### [Instructions for the task]
The records below are to be copied word for word, with every picture left out.

::: Recorded data :::

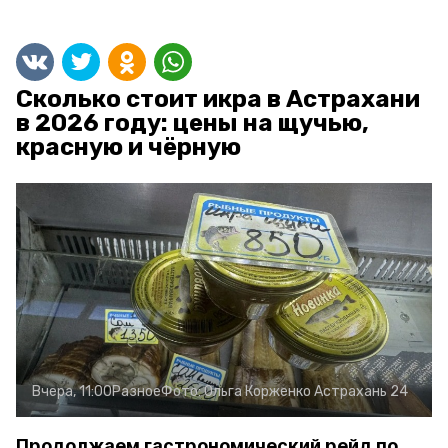
Сколько стоит икра в Астрахани
в 2026 году: цены на щучью,
красную и чёрную
Вчера, 11:00
Разное
Фото:
Ольга Корженко
Астрахань 24
Продолжаем гастрономический рейд по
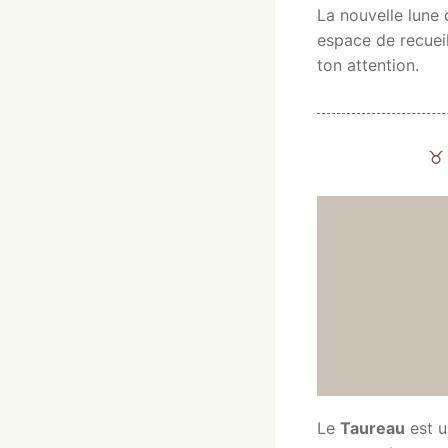
La nouvelle lune
espace de recuei
ton attention.
♉ 
Le
Taureau
est u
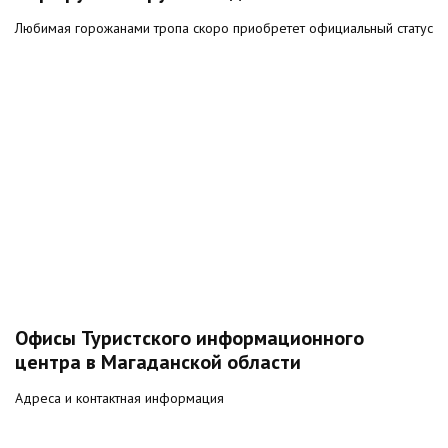
Любимая горожанами тропа скоро приобретет официальный статус
Офисы Туристского информационного
центра в Магаданской области
Адреса и контактная информация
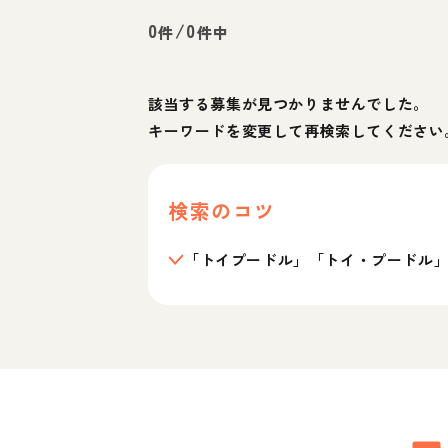
0
/
0
件
件中
該当する募集が見つかりませんでした。
キーワードを変更して再検索してください
検索のコツ
「トイプードル」「トイ・プードル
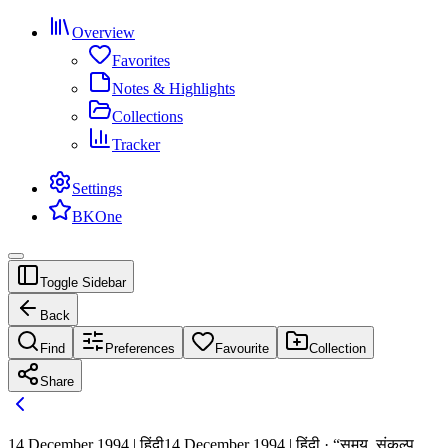
Overview
Favorites
Notes & Highlights
Collections
Tracker
Settings
BKOne
Toggle Sidebar
Back
Find
Preferences
Favourite
Collection
Share
14 December 1994 | हिंदी
14 December 1994 | हिंदी · “समय, संकल्प,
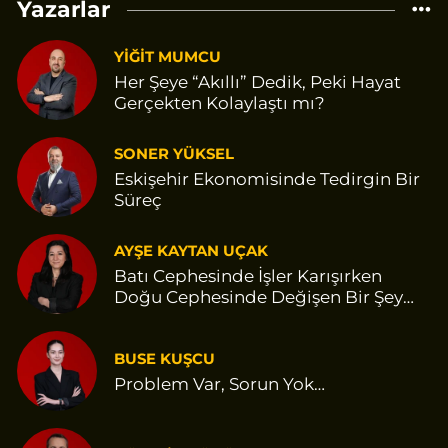
Yazarlar
YİĞİT MUMCU
Her Şeye “Akıllı” Dedik, Peki Hayat
Gerçekten Kolaylaştı mı?
SONER YÜKSEL
Eskişehir Ekonomisinde Tedirgin Bir
Süreç
AYŞE KAYTAN UÇAK
Batı Cephesinde İşler Karışırken
Doğu Cephesinde Değişen Bir Şey
Var Gibi
BUSE KUŞCU
Problem Var, Sorun Yok…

:::

### [Response for this exercise]
Сколько стоит икра в Астрахани
в 2026 году: цены на щучью,
красную и чёрную
Вчера, 11:00
Разное
Фото:
Ольга Корженко
Астрахань 24
Продолжаем гастрономический рейд по
La nouvelle lune
espace de recuei
ton attention.
♉ 
Le
Taureau
est u
Любимая горожанами тропа скоро приобретет официальный статус
Офисы Туристского информационного
центра в Магаданской области
Адреса и контактная информация
0
/
0
件
件中
該当する募集が見つかりませんでした。
キーワードを変更して再検索してください
検索のコツ
「トイプードル」「トイ・プードル
Overview
Favorites
Notes & Highlights
Collections
Tracker
Settings
BKOne
Toggle Sidebar
Back
Find
Preferences
Favourite
Collection
Share
14 December 1994 | हिंदी
14 December 1994 | हिंदी · “समय, संकल्प,
Yazarlar
YİĞİT MUMCU
Her Şeye “Akıllı” Dedik, Peki Hayat
Gerçekten Kolaylaştı mı?
SONER YÜKSEL
Eskişehir Ekonomisinde Tedirgin Bir
Süreç
AYŞE KAYTAN UÇAK
Batı Cephesinde İşler Karışırken
Doğu Cephesinde Değişen Bir Şey
Var Gibi
BUSE KUŞCU
Problem Var, Sorun Yok…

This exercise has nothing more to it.